# ASSIGNMENT
All of the data below should be set down again verbatim, without any images.

# INPUT MATERIAL
^^^^^^^^^^^^^^^^

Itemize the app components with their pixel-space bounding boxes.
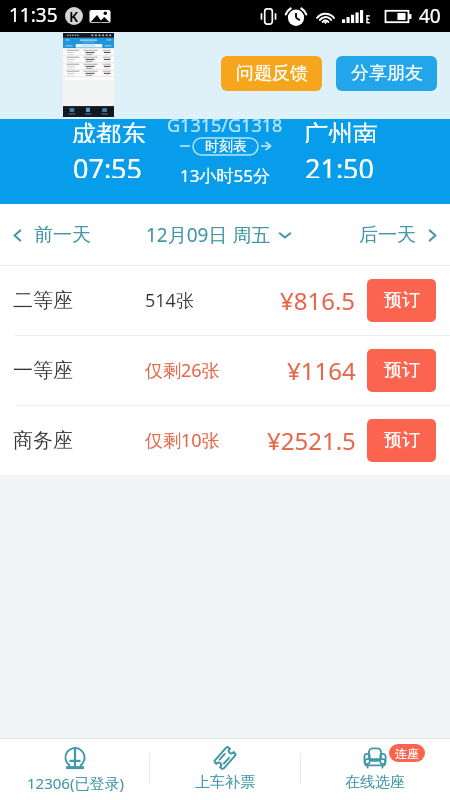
staticText: 分享朋友: [351, 62, 423, 85]
staticText: 连座: [395, 746, 419, 761]
other: Previous day: [9, 227, 26, 244]
staticText: 13小时55分: [180, 164, 270, 186]
staticText: 一等座: [13, 358, 73, 383]
button[interactable]: 问题反馈: [221, 56, 322, 91]
other: Next day: [424, 227, 441, 244]
staticText: 时刻表: [205, 138, 247, 155]
staticText: K: [69, 7, 79, 25]
staticText: 广州南: [303, 119, 378, 143]
staticText: 预订: [384, 289, 420, 312]
staticText: 12月09日 周五: [146, 222, 271, 248]
staticText: 在线选座: [345, 773, 405, 792]
staticText: 预订: [384, 429, 420, 452]
button[interactable]: 预订: [367, 419, 436, 462]
staticText: 仅剩10张: [145, 428, 220, 453]
staticText: 07:55: [73, 150, 143, 178]
staticText: 预订: [384, 359, 420, 382]
staticText: 商务座: [13, 428, 73, 453]
staticText: 40: [419, 3, 441, 29]
staticText: 成都东: [71, 119, 146, 143]
button[interactable]: 预订: [367, 279, 436, 322]
button[interactable]: 时刻表: [193, 138, 258, 155]
staticText: 二等座: [13, 288, 73, 313]
staticText: ¥816.5: [280, 284, 356, 317]
staticText: G1315/G1318: [167, 113, 283, 135]
staticText: 514张: [145, 288, 194, 313]
staticText: 后一天: [359, 223, 416, 247]
staticText: 上车补票: [195, 773, 255, 792]
staticText: 前一天: [34, 223, 91, 247]
staticText: 仅剩26张: [145, 358, 220, 383]
staticText: 11:35: [9, 2, 58, 28]
staticText: ¥2521.5: [267, 424, 356, 457]
button[interactable]: 12月09日 周五: [146, 222, 292, 248]
staticText: 问题反馈: [236, 62, 308, 85]
button[interactable]: 预订: [367, 349, 436, 392]
staticText: ¥1164: [287, 354, 356, 387]
button[interactable]: 12306(已登录): [0, 738, 150, 800]
staticText: 12306(已登录): [27, 773, 124, 793]
staticText: 21:50: [305, 150, 375, 178]
button[interactable]: 后一天: [359, 223, 441, 247]
button[interactable]: Previous day: [9, 223, 91, 247]
button[interactable]: 上车补票: [150, 738, 300, 800]
button[interactable]: 分享朋友: [336, 56, 437, 91]
button[interactable]: 在线选座: [300, 738, 450, 800]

^^^^^^^^^^^^^^^^

# OUTPUT BELOW
Itemize the app components with their pixel-space bounding boxes.
staticText: 分享朋友: [351, 62, 423, 85]
staticText: 连座: [395, 746, 419, 761]
other: Previous day: [9, 227, 26, 244]
staticText: 13小时55分: [180, 164, 270, 186]
staticText: 一等座: [13, 358, 73, 383]
button[interactable]: 问题反馈: [221, 56, 322, 91]
other: Next day: [424, 227, 441, 244]
staticText: 时刻表: [205, 138, 247, 155]
staticText: K: [69, 7, 79, 25]
staticText: 广州南: [303, 119, 378, 143]
staticText: 预订: [384, 289, 420, 312]
staticText: 12月09日 周五: [146, 222, 271, 248]
staticText: 在线选座: [345, 773, 405, 792]
staticText: 预订: [384, 429, 420, 452]
button[interactable]: 预订: [367, 419, 436, 462]
staticText: 仅剩10张: [145, 428, 220, 453]
staticText: 07:55: [73, 150, 143, 178]
staticText: 预订: [384, 359, 420, 382]
staticText: 商务座: [13, 428, 73, 453]
staticText: 40: [419, 3, 441, 29]
staticText: 成都东: [71, 119, 146, 143]
button[interactable]: 预订: [367, 279, 436, 322]
button[interactable]: 时刻表: [193, 138, 258, 155]
staticText: 二等座: [13, 288, 73, 313]
staticText: ¥816.5: [280, 284, 356, 317]
staticText: G1315/G1318: [167, 113, 283, 135]
staticText: 514张: [145, 288, 194, 313]
staticText: 后一天: [359, 223, 416, 247]
staticText: 上车补票: [195, 773, 255, 792]
staticText: 前一天: [34, 223, 91, 247]
staticText: 仅剩26张: [145, 358, 220, 383]
staticText: 11:35: [9, 2, 58, 28]
staticText: ¥2521.5: [267, 424, 356, 457]
button[interactable]: 12月09日 周五: [146, 222, 292, 248]
staticText: 问题反馈: [236, 62, 308, 85]
button[interactable]: 预订: [367, 349, 436, 392]
staticText: ¥1164: [287, 354, 356, 387]
button[interactable]: 12306(已登录): [0, 738, 150, 800]
staticText: 12306(已登录): [27, 773, 124, 793]
staticText: 21:50: [305, 150, 375, 178]
button[interactable]: 后一天: [359, 223, 441, 247]
button[interactable]: Previous day: [9, 223, 91, 247]
button[interactable]: 上车补票: [150, 738, 300, 800]
button[interactable]: 分享朋友: [336, 56, 437, 91]
button[interactable]: 在线选座: [300, 738, 450, 800]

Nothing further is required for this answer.